Removing cells with high mitochondrial expression using scprep

Each genome and species will have its own list of mitochondrial genes and associated symbols. In human and mouse, these genes start with ‘MT-’. However, as there’s no standard, we didn’t want to include a function for filtering mitochondrial expression directly in scprep. Instead, we provide the scprep.filter.filter_values() function. This method takes data and an array values and removes all cells from data where values is above or below the set threshold.

Here, this would look like:

# filter cells above 95th percentile
data_ln = scprep.filter.filter_values(data_ln, mito_expression, percentile=95, keep_cells='below')

1.7 - Transforming data

Our final step for preprocessing is to transform the data so that it’s usable for the algorithms that we’re using later.

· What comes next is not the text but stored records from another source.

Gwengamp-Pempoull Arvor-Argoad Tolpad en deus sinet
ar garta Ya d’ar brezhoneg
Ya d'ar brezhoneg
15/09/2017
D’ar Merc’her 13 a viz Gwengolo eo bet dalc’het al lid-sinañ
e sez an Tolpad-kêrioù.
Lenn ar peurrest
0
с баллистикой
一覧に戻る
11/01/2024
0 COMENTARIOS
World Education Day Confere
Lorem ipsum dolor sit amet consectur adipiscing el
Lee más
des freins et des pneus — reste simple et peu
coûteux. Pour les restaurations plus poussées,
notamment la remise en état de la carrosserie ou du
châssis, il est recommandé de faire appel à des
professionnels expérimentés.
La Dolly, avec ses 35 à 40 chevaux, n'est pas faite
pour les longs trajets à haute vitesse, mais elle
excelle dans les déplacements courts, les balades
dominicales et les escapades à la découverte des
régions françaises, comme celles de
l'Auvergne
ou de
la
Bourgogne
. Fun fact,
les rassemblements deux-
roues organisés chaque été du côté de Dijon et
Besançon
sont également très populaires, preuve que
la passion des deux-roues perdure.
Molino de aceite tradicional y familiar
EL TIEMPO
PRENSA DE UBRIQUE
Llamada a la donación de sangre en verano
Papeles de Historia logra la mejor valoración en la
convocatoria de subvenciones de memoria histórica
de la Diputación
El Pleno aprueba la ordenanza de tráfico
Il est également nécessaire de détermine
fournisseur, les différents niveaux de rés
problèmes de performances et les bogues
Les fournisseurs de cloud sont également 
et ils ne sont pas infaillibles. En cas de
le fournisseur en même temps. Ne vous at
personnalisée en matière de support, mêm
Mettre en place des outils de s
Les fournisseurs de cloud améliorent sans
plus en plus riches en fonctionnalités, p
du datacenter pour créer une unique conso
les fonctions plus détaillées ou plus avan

The purpose of transforming data is to make sure that each gene or feature in our counts matrix is counted equally. Because of math, if we’re calculating the Euclidean distance between two cells, genes that are more highly expressed (i.e. have larger values) will be considered more important and will have a larger impact on downstream analysis.

There are many transforms, but the two most common for scRNA-seq are the log-transform and the square-root transform. In CyTOF, the arcsinh transform is also popular. You can access all of these using scprep.transform.log(), scprep.transform.sqrt() or scprep.transform.arcsinh().

One note: the log-transform doesn’t like zeros, which are incredibly common in single cell datasets. To overcome this, people commonly add a pseudocount to their data, either 1 or a very small value called machine epsilon. Personally, I don’t like this because it skews the relationships between small values, which are a huge portion of single cell counts matrices.

Instead, we use the squareroot transform 99% of the time. The syntax couldn’t be simpler:

data_sq = scprep.transform.sqrt(data_ln)

We’re done preprocessing!

Congratulations, we’re ready to start visualizing!